For a few bucks a month, Netflix delivers an incredible collection of streaming videos, movies, documentaries -- and now this House of Cards drama -- without making your life difficult in the process. You pay the nine bucks or whatever it is, and you get unlimited video streaming, period.
If you aren't already a member, join up at www.NetFlix.com
What's next for Netflix?
I hope House of Cards is a successful model that Netflix will expand into other realms. Personally, I'd love to see a really well-done sci-fi series produced by Netflix.
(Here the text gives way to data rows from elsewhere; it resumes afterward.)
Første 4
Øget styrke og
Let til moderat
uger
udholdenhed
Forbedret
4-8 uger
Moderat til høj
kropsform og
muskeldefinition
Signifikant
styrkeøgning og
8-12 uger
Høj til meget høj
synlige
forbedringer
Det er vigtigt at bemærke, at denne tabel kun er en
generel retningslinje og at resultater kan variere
The last decent sci-fi series was Battlestar Galactica, and it was well-written and professionally produced, but since that series ended, all us sci-fi fans have been in a programming drought.
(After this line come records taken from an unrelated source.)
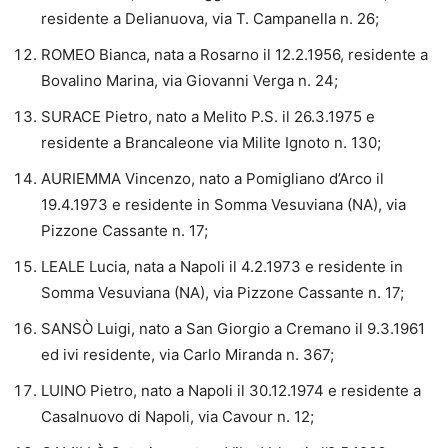
residente a Delianuova, via T. Campanella n. 26;
ROMEO Bianca, nata a Rosarno il 12.2.1956, residente a
Bovalino Marina, via Giovanni Verga n. 24;
SURACE Pietro, nato a Melito P.S. il 26.3.1975 e
residente a Brancaleone via Milite Ignoto n. 130;
AURIEMMA Vincenzo, nato a Pomigliano d’Arco il
19.4.1973 e residente in Somma Vesuviana (NA), via
Pizzone Cassante n. 17;
LEALE Lucia, nata a Napoli il 4.2.1973 e residente in
Somma Vesuviana (NA), via Pizzone Cassante n. 17;
SANSÒ Luigi, nato a San Giorgio a Cremano il 9.3.1961
ed ivi residente, via Carlo Miranda n. 367;
LUINO Pietro, nato a Napoli il 30.12.1974 e residente a
Casalnuovo di Napoli, via Cavour n. 12;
If House of Cards becomes enough of an economic success, Netflix will likely green light other original dramas, and we may then see the unleashing of a whole new model for how "TV dramas" get produced and distributed.
Because, let's face it: Commercial television is for the dumbed-down masses whose time is so worthless that they don't mind being interrupted every few minutes with insultingly stupid commercials. The rest of us want quality shows written for a higher IQ audience, and we don't mind paying cash for it. I've always found it fascinating that people would pay for a cable TV service and then sit there and watch commercials. Do they not realize they just PAID for the privilege of being marketed a bunch of crap they don't need?
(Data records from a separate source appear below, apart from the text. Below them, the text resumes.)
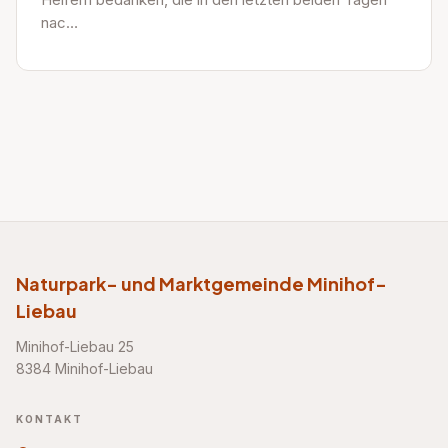
nac…
Naturpark- und Marktgemeinde Minihof-
Liebau
Minihof-Liebau 25
8384 Minihof-Liebau
KONTAKT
I won't watch television commercials, period. Any service that comes with commercials gets the boot. Life is too short to waste it away 60 seconds at a time listening to some mega corporation try to install brand viruses in your skull. The only video programming I will watch is the kind that's commercial-free, and that's Netflix.
That's why the name of this series is so funny, by the way: House of Cards. That's the perfect name for the mainstream media, if you ask me. The mainstream media's business model is quickly eroding and will ultimately collapse. Cable TV news is largely a total joke, and outfits like CNN are routinely caught faking and staging their so-called "news."
The advertisers who support mainstream television are all sellout corporations pushing garbage like high-fructose corn syrup soda that's making us all diabetic and obese. Or a brand-name perfume formulated with twenty cancer-causing chemicals. By producing and distribute its own content, Netflix avoids dealing with advertisers altogether, and as a result, its content is smarter, more honest and not subject to advertiser censorship.
Plus, Netflix doesn't have to push a bunch of crap products every few minutes to pay its bills. The viewers pay its bills, and that's a cleaner and more honest business model for streaming video. I love it!
Don't miss House of Cards. Five stars. Must-see.